Confira agora esta entrevista!

Você poderia nos contextualizar a respeito do domínio dos aromas quimicamente sintetizados, nos setores industriais? Por que é que a produção biotecnológica é, nesses setores, uma alternativa promissora?

Nos setores industriais, os aromas sintéticos são majoritariamente utilizados. O rendimento satisfatório da rota química é a principal vantagem desse método, justificando sua ampla aplicação. Entretanto, dentre as desvantagens apresentadas pela síntese química, está a reduzida regiosseletividade¹ da reação, obtendo-se uma mistura racêmica² de produto que altera drasticamente a percepção sensorial do aroma desejado. Ainda, quando obtido por rota química, os compostos de aroma só podem ser rotulados como “aroma artificial” (compostos ainda não identificados em produtos naturais) ou “idêntico ao natural” (possui identidade química com o homólogo natural), diminuindo o apelo mercadológico dos produtos aos quais eles são adicionados (Felipe, 2015; Molina et al., 2013).

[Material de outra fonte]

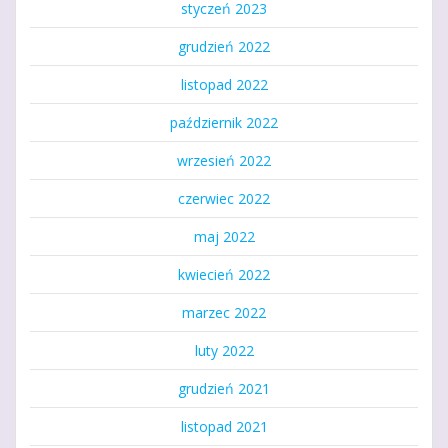
styczeń 2023
grudzień 2022
listopad 2022
październik 2022
wrzesień 2022
czerwiec 2022
maj 2022
kwiecień 2022
marzec 2022
luty 2022
grudzień 2021
listopad 2021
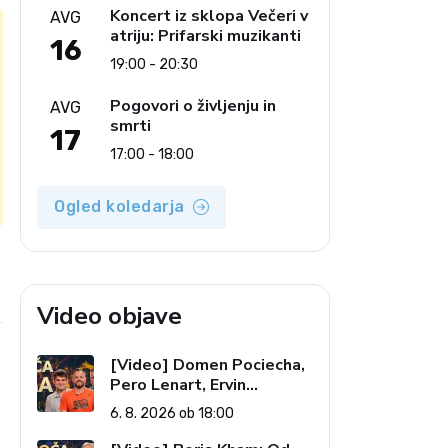
Koncert iz sklopa Večeri v
AVG
atriju: Prifarski muzikanti
16
19:00 - 20:30
Pogovori o življenju in
AVG
smrti
17
17:00 - 18:00
Ogled koledarja
e
Video objave
[Video] Domen Pociecha,
Pero Lenart, Ervin
Kostanjšek: Šport
6. 8. 2026 ob 18:00
specialcev (Vroča tema, 6.
8. 2026)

Nesse contexto, a produção de aromas por via biotecnológica (bioaromas) mostra-se como uma alternativa promissora para atender a vívida demanda dos consumidores por uma alimentação saudável, estimulado pelo consumo de produtos naturais e funcionais. Por outro lado, a conscientização da sociedade acerca da importância do desenvolvimento sustentável tem motivado a adaptação dos processos industriais por novas tecnologias que façam uso de micro-organismos (bioprocessos), possibilitando assim, a obtenção de produtos que sejam ambientalmente “amigáveis”. Outro fato de extrema importância centra-se na particularidade de que alguns compostos de aroma opticamente puros só são passíveis de serem produzidos biotecnologicamente, em função da estereospecificidade apresentada por sistemas biológicos. Por fim, os compostos de aroma obtidos por via biotecnológica, assim como aqueles extraídos diretamente da natureza, podem ser rotulados como “naturais”³  (Felipe, 2015Molina et al., 2013).

Em seu trabalho você biotransformou compostos terpênicos para a produção de bioaromas. Pode nos explicar como se dá esse processo de biotransformação?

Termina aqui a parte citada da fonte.